Commenting on last year’s general election, he said Kenya conducted the most expensive elections in the world and was the most complex and litigious country around the globe.

“I must congratulate Kenya. You have the most expensive elections in the world and you have evolved with the most complex elections in the world in 2017,” Kriegler said.

The IREC report had suggested that Kenya puts up an integrated and secure tallying and data transmission system to allow computerised data entry and tallying at the constituency level.

This was to increase transparency, verifiability and reduce suspicion among the charged political divides.

The Kriegler’s commission found there were too many electoral malpractices from several regions perpetrated by all the contesting parties to conclusively establish which candidate won the 2007 presidential polls.

The malpractices included bribery, vote buying, intimidation and ballot stuffing by both sides, as well as incompetence on the part of the defunct Electoral Commission of Kenya (ECK), which was shortly thereafter disbanded by the new Parliament.

Kriegler made a raft of recommendations, including the setting up of an independent body to manage elections.

These were the same questions and issues that haunted the country during polls since 1963.

The lawyers agreed that even witchcraft had refused to go; from the colonial times until today.

The Supreme Court decision on September also came into sharp focus, with two leading senior counsel, Ahmednassir Abdullahi and Pherozee Nowrojee, differing on the interpretation.

Senior lawyer Ahmednassir, who was litigating for President Uhuru Kenyatta, was of the view that the highest court in the land took a wrong approach in the first case ‘for looking for evidence’ on behalf of the Opposition leader Raila Odinga.

“There is no place for the Supreme Court to play an inquisitorial (where court is actively involved in investigating the facts of the case) role.
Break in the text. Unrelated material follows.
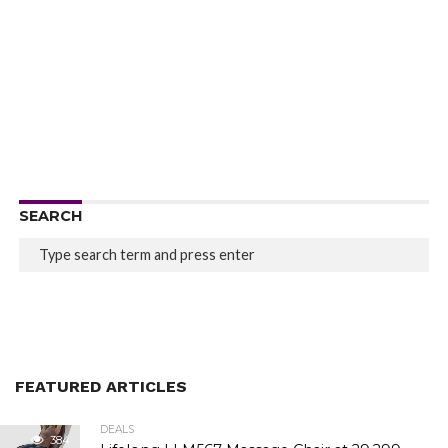
SEARCH
FEATURED ARTICLES
DEALS
384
It is putting itself in the shoes of the petitioners,” he said.

Leave parties

“Court should leave parties to litigate their case and if they have no evidence, too bad for them.”

However, Nowrojee said the court did well to question the conduct of the electoral agency and to seek evidence.

“That was the justification of the losers. There were 11,000 Forms 34 that were missing. 

“The first judgment was sound and important especially about the compliance by officials,” he said. “We need to shift the goals of IEBC saying that you can’t prove me wrong.”

Lawyers also differed on whether the Supreme Court was too soft for not naming and punishing perpetrators of poll malpractises, while others felt the court gave Raila an opportunity to battle it in the repeat poll, which he squandered.